Site injections will make them big but I would not recomend going too overboard.

Hey Sanity, that looks good. Nice peak on the bicep. 18"? You got me by 1" Is that 18 cold or after an arm workout?


----------



## Guest (Apr 10, 2004)

It's cold, I'm aiming for 20 inch also, I don't reckon I'll get that much cos it'll mean I'll be too heavy, but I'll still probably beat panties to it  And I've never site injected in my biceps before anyone thinks it


----------



## Nathan (Feb 1, 2004)

I only do 4 set but go heavy, 16 when cold 18 when pumped. you dont havce to go mad.


----------



## hackskii (Jul 27, 2003)

Hey Nathan, you are a chef manager? Are you a good cook too? Did you have to go to school?


----------



## Guest (Apr 10, 2004)

Is that your chat up line now scott?


----------



## hackskii (Jul 27, 2003)

Insanity said:


> Is that your chat up line now scott?


 

I dont understand.

Do you mean like a pickup line?


----------



## Killerkeane (Nov 9, 2003)

yah, culutural misunderstanding


----------



## Nathan (Feb 1, 2004)

hackskii said:


> Hey Nathan, you are a chef manager? Are you a good cook too? Did you have to go to school?


Hi hackskii

yes am a very good cook, and i was collage for 3 year, then spent some time inthe U.S. in CT which was one of the best thing a have ever done.

Nathan


----------



## Nathan (Feb 1, 2004)

Killerkeane said:


> yah, culutural misunderstanding


LOL GIVE IT TO MY BABY !!!


----------



## Guest (Apr 10, 2004)

yeah, I mean pick up line, btw, where is winger? I ain't seen no posts by him for a while!


----------



## Nathan (Feb 1, 2004)

Insanity said:


> yeah, I mean pick up line, btw, where is winger? I ain't seen no posts by him for a while!


hwo that !!


----------



## Guest (Apr 10, 2004)

how do you mean whos that? he's like your god...only he's not, cos thats me, but he's like second in command...


----------



## hackskii (Jul 27, 2003)

Winger is at the river jetskiing. It is 90 degrees there and he is having fun and I am mowing my front yard

Also doing laundry

Also vaccuming

Also mopping

Dishes

Linnen

Soon beer drinking that should help.


----------



## Guest (Apr 10, 2004)

Nah, beer bad, it does sound like you need some tamoxifen though...all those womens jobs you're doing......tut tut


----------



## hackskii (Jul 27, 2003)

now how could I have a bad day with some good laughs like that?

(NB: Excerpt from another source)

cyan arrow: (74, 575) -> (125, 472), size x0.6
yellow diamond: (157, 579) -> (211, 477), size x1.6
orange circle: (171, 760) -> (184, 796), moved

I can see the Dr. is in and perscribing tamoxifen as usual. Actually I did take 40 mgs today.

Beer is ok as long as you dont abuse it like "I" do!!!

Oh well you know what they say: "What does not kill you will make you stronger!"

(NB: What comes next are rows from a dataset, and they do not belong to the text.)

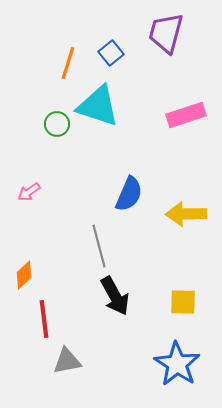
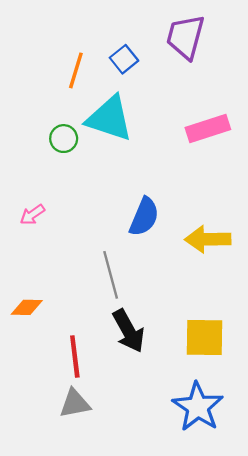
orange diamond: (24, 275) -> (27, 307), turned 44
yellow square: (183, 302) -> (204, 338), size x1.4
red line: (44, 319) -> (75, 357), moved

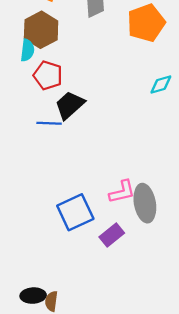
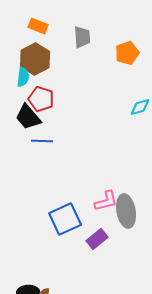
orange pentagon: (146, 23) -> (127, 53), size x0.7
black trapezoid: (70, 105) -> (28, 117), moved, turned -88

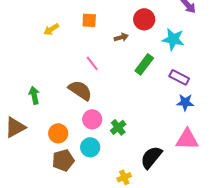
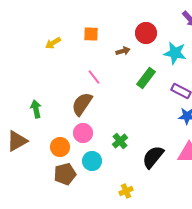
brown semicircle: (80, 90) -> (82, 104), turned -90
pink circle: (92, 119) -> (83, 133), moved
black semicircle: (151, 157) -> (153, 157), moved

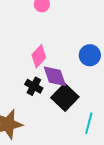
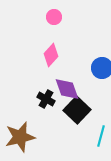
pink diamond: (39, 56) -> (51, 55), moved

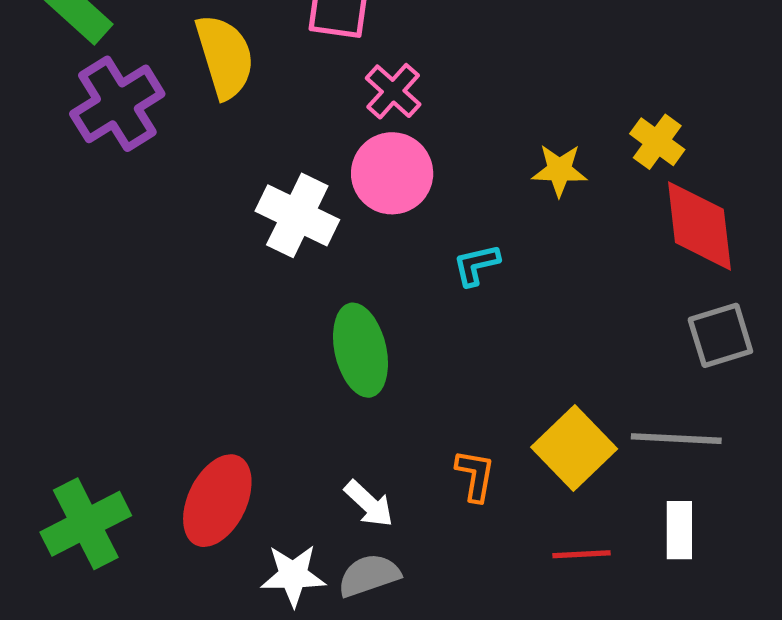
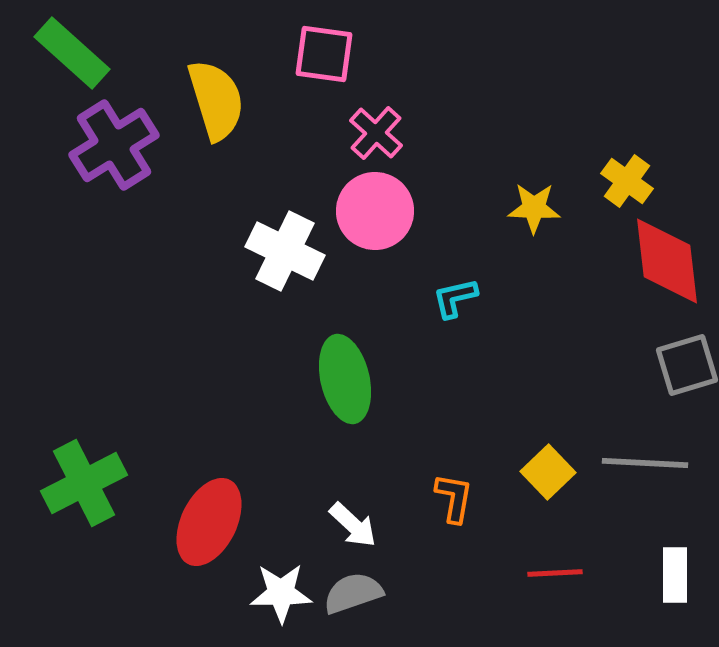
yellow square: (574, 448) -> (548, 472), size x0.7
green cross: (86, 524) -> (84, 483), moved
white rectangle: (679, 530) -> (675, 575), moved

Now I dont know if that applys in this case (beer) but just thought I would throw that out at ya anyway...

Cheers Sanity


----------



## Nathan (Feb 1, 2004)

Insanity said:


> how do you mean whos that? he's like your god...only he's not, cos thats me, but he's like second in command...


 Thanks for the tip off GRAET ONE LOL


----------



## Guest (Apr 11, 2004)

Woo, weighed in at 99kgs this morning!!! 1kg off from my target  , I'm heavier than paul now, and he's got 2 inches over me, only in height though, in case any fit swedish blonde women with big tits are reading this....


----------



## Nathan (Feb 1, 2004)

Insanity said:


> Woo, weighed in at 99kgs this morning!!! 1kg off from my target  , I'm heavier than paul now, and he's got 2 inches over me, only in height though, in case any fit swedish blonde women with big tits are reading this....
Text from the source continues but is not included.